Here the job is to copy the data exactly and to exclude every image from it.
--- START ---
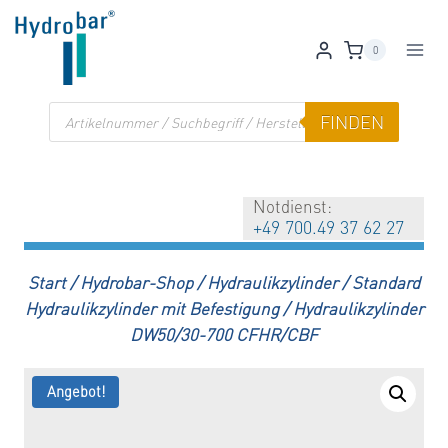
Zum
Inhalt
0
springen
Products
FINDEN
search
Notdienst:
+49 700.49 37 62 27
Start
/
Hydrobar-Shop
/
Hydraulikzylinder
/
Standard
Hydraulikzylinder mit Befestigung
/
Hydraulikzylinder
DW50/30-700 CFHR/CBF
Angebot!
--- END ---
- Answer to this problem -
Zum
Inhalt
0
springen
Products
FINDEN
search
Notdienst:
+49 700.49 37 62 27
Start
/
Hydrobar-Shop
/
Hydraulikzylinder
/
Standard
Hydraulikzylinder mit Befestigung
/
Hydraulikzylinder
DW50/30-700 CFHR/CBF
Angebot!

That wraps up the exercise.